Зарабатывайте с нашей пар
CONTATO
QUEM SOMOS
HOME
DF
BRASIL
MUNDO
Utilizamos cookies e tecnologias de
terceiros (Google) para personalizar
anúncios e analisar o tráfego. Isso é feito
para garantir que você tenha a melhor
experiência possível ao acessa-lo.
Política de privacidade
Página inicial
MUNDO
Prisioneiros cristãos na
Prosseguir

# # #

WHAT YOU HAVE TO DO =
Make a word-for-word copy of the records.

TASK RESPONSE =
Зарабатывайте с нашей пар
CONTATO
QUEM SOMOS
HOME
DF
BRASIL
MUNDO
Utilizamos cookies e tecnologias de
terceiros (Google) para personalizar
anúncios e analisar o tráfego. Isso é feito
para garantir que você tenha a melhor
experiência possível ao acessa-lo.
Política de privacidade
Página inicial
MUNDO
Prisioneiros cristãos na
Prosseguir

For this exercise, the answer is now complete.